A code of ethics (sometimes known as a code of conduct) is often a formal statement of the organisation's values on certain ethical and social issues(2008a)
These codes of ethics are written up by the governing body of Fire investigators, The International Association of Arson Investigators (IAAI). All Investigators have an obligation to be familiar with the current standards of care. The International Association of Arson Investigators Code of Ethics are written like so;
I will conduct both my personal and official life so as to inspire the confidence of the public.
I will not use my profession and my position of trust for personal advantage or profit.
I will regard my fellow investigators with the same standards as a hold for myself.
I will never betray a confidence nor otherwise jeopardise their investigation.
I will regard it my duty to know my work thoroughly. It is my further duty to avail myself of every opportunity to learn more about my profession.
I will avoid alliances with those whose goals are inconsistent with an honest and unbiased investigation.
I will make no claim to professional qualifications which I do not possess.
I will share all publicity equally with my fellow investigators, whether such publicity is favourable or unfavourable.
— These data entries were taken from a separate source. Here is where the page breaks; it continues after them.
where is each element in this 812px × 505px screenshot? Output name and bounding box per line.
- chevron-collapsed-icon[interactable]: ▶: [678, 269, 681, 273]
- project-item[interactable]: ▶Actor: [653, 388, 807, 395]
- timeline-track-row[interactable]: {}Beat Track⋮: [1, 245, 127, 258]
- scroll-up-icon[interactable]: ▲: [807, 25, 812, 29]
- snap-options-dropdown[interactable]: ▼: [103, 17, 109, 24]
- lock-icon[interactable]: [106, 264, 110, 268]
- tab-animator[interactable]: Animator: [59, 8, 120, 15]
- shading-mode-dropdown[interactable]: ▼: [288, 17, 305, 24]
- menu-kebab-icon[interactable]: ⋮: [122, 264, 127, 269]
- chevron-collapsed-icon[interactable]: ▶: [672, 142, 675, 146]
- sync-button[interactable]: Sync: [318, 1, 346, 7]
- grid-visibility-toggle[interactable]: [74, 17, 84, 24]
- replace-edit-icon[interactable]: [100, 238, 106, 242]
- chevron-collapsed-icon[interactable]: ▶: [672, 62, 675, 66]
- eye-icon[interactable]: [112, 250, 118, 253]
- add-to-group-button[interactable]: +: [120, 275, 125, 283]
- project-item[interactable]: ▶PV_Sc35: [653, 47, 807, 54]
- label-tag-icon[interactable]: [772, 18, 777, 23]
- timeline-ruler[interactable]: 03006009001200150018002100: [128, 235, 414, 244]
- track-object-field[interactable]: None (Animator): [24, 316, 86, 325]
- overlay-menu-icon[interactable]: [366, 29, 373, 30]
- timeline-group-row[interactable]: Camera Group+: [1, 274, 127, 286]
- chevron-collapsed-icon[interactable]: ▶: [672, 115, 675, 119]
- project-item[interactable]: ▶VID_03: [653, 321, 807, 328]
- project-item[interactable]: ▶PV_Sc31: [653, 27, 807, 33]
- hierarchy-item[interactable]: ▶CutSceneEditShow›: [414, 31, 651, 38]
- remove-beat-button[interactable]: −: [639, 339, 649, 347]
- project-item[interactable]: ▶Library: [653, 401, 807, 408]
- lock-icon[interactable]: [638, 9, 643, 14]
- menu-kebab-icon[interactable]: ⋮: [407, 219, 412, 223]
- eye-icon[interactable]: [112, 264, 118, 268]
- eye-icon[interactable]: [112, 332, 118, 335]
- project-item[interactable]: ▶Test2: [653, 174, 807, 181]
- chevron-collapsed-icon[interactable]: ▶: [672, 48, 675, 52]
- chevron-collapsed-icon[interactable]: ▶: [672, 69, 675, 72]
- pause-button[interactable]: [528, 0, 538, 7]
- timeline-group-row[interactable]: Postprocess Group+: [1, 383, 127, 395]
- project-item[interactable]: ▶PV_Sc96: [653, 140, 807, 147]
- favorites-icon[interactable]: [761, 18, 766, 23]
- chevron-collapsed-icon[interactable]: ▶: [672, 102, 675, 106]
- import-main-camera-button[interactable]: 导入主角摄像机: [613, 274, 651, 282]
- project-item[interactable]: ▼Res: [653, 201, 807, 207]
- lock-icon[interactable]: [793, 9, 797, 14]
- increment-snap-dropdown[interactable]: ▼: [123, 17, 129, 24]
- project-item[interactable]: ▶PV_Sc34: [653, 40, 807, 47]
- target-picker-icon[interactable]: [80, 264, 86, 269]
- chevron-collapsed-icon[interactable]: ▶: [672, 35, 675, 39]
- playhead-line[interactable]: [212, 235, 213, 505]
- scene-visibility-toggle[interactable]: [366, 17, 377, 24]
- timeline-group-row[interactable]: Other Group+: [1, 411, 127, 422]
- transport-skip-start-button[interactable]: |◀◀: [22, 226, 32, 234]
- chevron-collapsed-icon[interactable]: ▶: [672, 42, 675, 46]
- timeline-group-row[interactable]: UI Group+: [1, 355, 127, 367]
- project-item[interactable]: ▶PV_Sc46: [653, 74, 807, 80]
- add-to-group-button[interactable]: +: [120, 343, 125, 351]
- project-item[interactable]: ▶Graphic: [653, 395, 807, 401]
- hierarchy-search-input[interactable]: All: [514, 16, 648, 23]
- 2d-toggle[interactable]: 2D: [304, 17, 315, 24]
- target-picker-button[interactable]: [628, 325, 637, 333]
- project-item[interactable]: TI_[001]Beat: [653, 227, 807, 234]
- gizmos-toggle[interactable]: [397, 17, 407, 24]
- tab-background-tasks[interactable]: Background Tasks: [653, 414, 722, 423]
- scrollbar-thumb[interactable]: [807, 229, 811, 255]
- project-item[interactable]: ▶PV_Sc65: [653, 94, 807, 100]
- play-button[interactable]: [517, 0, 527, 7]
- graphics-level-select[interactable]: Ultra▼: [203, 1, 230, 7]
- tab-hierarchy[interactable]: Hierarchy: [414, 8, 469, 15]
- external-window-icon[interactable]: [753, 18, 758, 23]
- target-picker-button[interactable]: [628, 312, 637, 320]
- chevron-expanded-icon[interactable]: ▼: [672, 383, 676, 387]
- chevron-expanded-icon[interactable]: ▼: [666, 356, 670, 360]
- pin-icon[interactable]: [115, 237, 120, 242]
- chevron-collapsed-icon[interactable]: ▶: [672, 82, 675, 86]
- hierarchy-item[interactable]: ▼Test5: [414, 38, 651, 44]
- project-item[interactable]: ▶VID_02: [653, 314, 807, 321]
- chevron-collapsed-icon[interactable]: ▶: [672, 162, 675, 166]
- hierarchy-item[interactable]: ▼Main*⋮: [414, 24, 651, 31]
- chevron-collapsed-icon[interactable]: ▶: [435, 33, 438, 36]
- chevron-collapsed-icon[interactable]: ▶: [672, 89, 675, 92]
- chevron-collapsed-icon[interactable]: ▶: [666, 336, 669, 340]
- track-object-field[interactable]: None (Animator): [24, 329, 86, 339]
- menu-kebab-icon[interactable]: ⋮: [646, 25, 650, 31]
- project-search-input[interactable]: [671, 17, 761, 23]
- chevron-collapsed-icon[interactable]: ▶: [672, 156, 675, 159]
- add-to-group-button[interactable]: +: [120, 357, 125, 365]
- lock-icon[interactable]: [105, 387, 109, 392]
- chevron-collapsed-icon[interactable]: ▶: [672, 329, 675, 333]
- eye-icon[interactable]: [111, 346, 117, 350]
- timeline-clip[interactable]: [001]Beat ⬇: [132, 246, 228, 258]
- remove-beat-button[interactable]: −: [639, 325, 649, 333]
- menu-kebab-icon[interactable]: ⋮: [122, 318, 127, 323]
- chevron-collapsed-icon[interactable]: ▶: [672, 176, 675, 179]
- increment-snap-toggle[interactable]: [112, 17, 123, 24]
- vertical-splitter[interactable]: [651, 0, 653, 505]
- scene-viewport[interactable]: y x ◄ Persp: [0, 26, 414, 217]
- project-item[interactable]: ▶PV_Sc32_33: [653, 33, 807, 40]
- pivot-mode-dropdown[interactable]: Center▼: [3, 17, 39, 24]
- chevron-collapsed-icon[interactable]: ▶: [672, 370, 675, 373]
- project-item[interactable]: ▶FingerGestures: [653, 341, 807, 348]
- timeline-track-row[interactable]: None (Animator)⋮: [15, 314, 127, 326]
I will be loyal to my superiors, to my subordinates, and to the organization I represent.
I will bear in mind always that I am a truth-seeker not a case maker; that it is more important to protect the innocent than to convict the guilty.(Investigators, 2010a)
Many countries in the world have their own chapter of the Association e.g. International Association of Arson Investigators (IAAI) UK Chapter. These chapters enforce a set of general principles about the organisation's beliefs on such matters as quality of work and employee's duty to care.
The main objectives of the IAAI-UK are:
The preservation of life and property and prevention of crime for the public benefit, in particular by:
Developing and maintaining good practice in the investigation of fire and arson by ensuring the highest professional standards of competence
Developing technical knowledge in fire and arson investigation techniques and procedures and making that knowledge available to professionals, service providers and the public
When reading through both codes, you begin to realise the profession sees ethics as being a major part of how an Investigator conducts their work. The effectiveness of the code of ethics depends on the extent to which the chapters support them. But it does seem that to work within this profession the individual themselves has the responsibility to be a honourable professional dealing with colleagues and as an expert to be academically astute when working within all relevant areas. At all times must speak complete truth with no room for bias agendas. So the authors aim now is to develop an understanding of which areas within Fire Investigation are governed the most by the ethical code.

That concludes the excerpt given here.